Figure 3: Calibration diagrams for fine-tuned and baseline models for the single-question confidence task using within-domain test questions.
Pairwise Confidence Comparison
Within-Domain Discrimination: Fine-tuning enhances the model's ability to discriminate confidence between pairs of questions, reflected by higher AUC metrics in evaluated domains.
Cross-Domain Transfer and Comparison Tasks: Similarly to single-question confidence, cross-task evaluations show that single-task improvements do not transfer. However, joint fine-tuning across both tasks yields comprehensive calibration and discrimination enhancements across out-of-domain datasets.

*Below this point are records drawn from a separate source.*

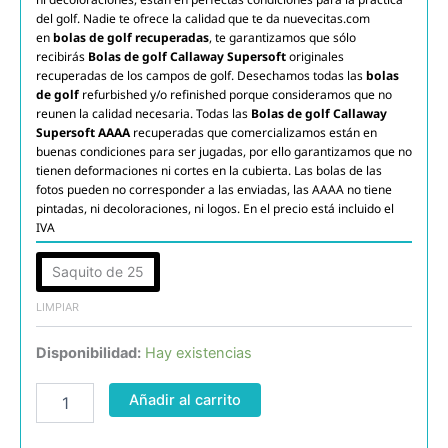
del golf. Nadie te ofrece la calidad que te da nuevecitas.com
en
bolas de golf recuperadas
, te garantizamos que sólo
recibirás
Bolas de golf Callaway Supersoft
originales
recuperadas de los campos de golf. Desechamos todas las
bolas
de golf
refurbished y/o refinished porque consideramos que no
reunen la calidad necesaria. Todas las
Bolas de golf Callaway
Supersoft AAAA
recuperadas que comercializamos están en
buenas condiciones para ser jugadas, por ello garantizamos que no
tienen deformaciones ni cortes en la cubierta. Las bolas de las
fotos pueden no corresponder a las enviadas, las AAAA no tiene
pintadas, ni decoloraciones, ni logos. En el precio está incluido el
IVA
Callaway
Saquito de 25
Supersoft
AAAA
LIMPIAR
cantidad
Disponibilidad:
Hay existencias
Añadir al carrito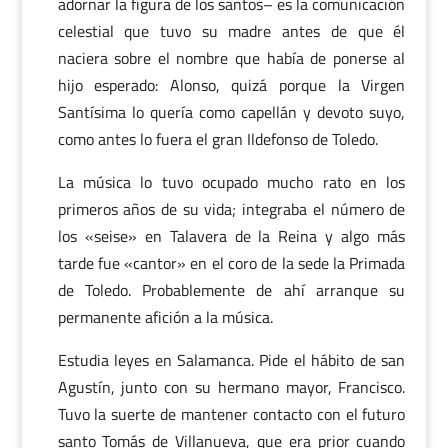
adornar la figura de los santos– es la comunicación
celestial que tuvo su madre antes de que él
naciera sobre el nombre que había de ponerse al
hijo esperado: Alonso, quizá porque la Virgen
Santísima lo quería como capellán y devoto suyo,
como antes lo fuera el gran Ildefonso de Toledo.
La música lo tuvo ocupado mucho rato en los
primeros años de su vida; integraba el número de
los «seise» en Talavera de la Reina y algo más
tarde fue «cantor» en el coro de la sede la Primada
de Toledo. Probablemente de ahí arranque su
permanente afición a la música.
Estudia leyes en Salamanca. Pide el hábito de san
Agustín, junto con su hermano mayor, Francisco.
Tuvo la suerte de mantener contacto con el futuro
santo Tomás de Villanueva, que era prior cuando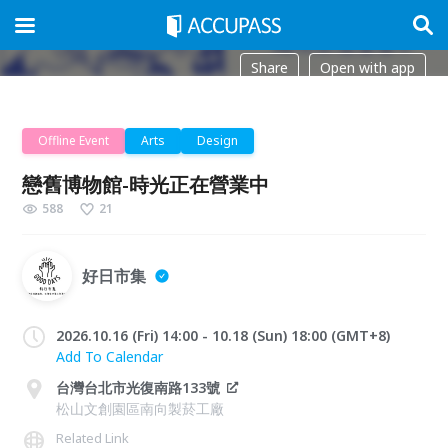
Share
Open with app
Offline Event
Arts
Design
戀舊博物館-時光正在營業中
588
21
好日市集
2026.10.16 (Fri) 14:00 - 10.18 (Sun) 18:00 (GMT+8)
Add To Calendar
台灣台北市光復南路133號
松山文創園區南向製菸工廠
Related Link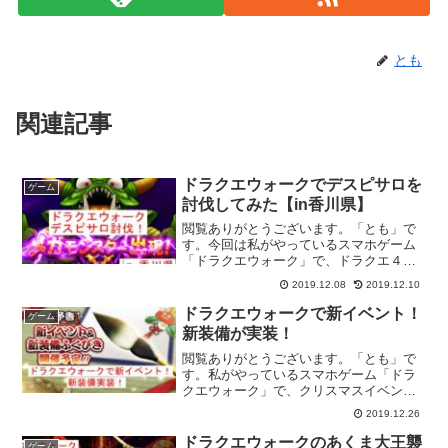
とも
関連記事
ドラクエウォークでデスピサロを
ゲーム
討伐してみた【in香川県】
閲覧ありがとうございます。「とも」で
す。今回は私がやっているスマホゲーム
「ドラクエウォーク」で、ドラクエ４イ
ベントの第２章が始まり、新しいメガモ
2019.12.08
2019.12.10
ンスター「デスピサロ」が登場したの
で、討伐してみましたので、その様子を
ドラクエウォークで新イベント！
ゲーム
ご紹介します。すでに出現し...
新装備が実装！
閲覧ありがとうございます。「とも」で
す。私がやっているスマホゲーム「ドラ
クエウォーク」で、クリスマスイベント
に続き、新イベントが開催されることに
2019.12.26
なりました。クリスマスイベントやドラ
クエ４のイベントが本日（１２月２６
ドラクエウォークのあくま大王襲
ゲーム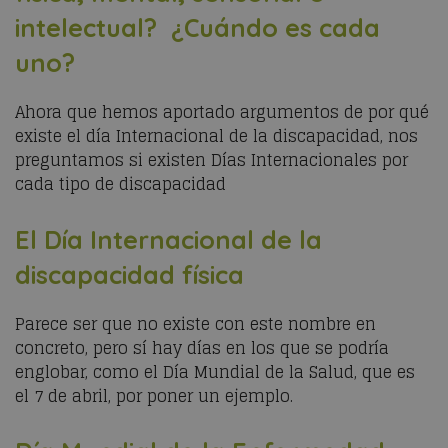
intelectual? ¿Cuándo es cada
uno?
Ahora que hemos aportado argumentos de por qué
existe el día Internacional de la discapacidad, nos
preguntamos si existen Días Internacionales por
cada tipo de discapacidad
El Día Internacional de la
discapacidad física
Parece ser que no existe con este nombre en
concreto, pero sí hay días en los que se podría
englobar, como el Día Mundial de la Salud, que es
el 7 de abril, por poner un ejemplo.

Figure 4: Calibration diagrams for fine-tuned and baseline models for the single-question confidence task using out-of-domain questions.
Discussion
The paper confirms that LLMs can be trained to better express their uncertainty, although this often requires multitask and multidomain training approaches to achieve generalized improvements across various settings. The distinct metacognitive operations—absolute estimates and relative comparisons—are learned differently, suggesting the need for multitask learning to foster shared internal representations aiding both types. The approach aligns with human metacognitive frameworks, implying parallels between computational and cognitive processes in uncertainty communication.
Conclusion
This work demonstrates that systematic fine-tuning can effectively enhance the metacognitive capabilities of LLMs, facilitating more reliable communication of uncertainty across diverse domains. This improvement lays a foundation for safer and more trustworthy deployment in critical areas, with multitask and multidomain training touted as promising strategies for achieving comprehensive metacognitive competencies.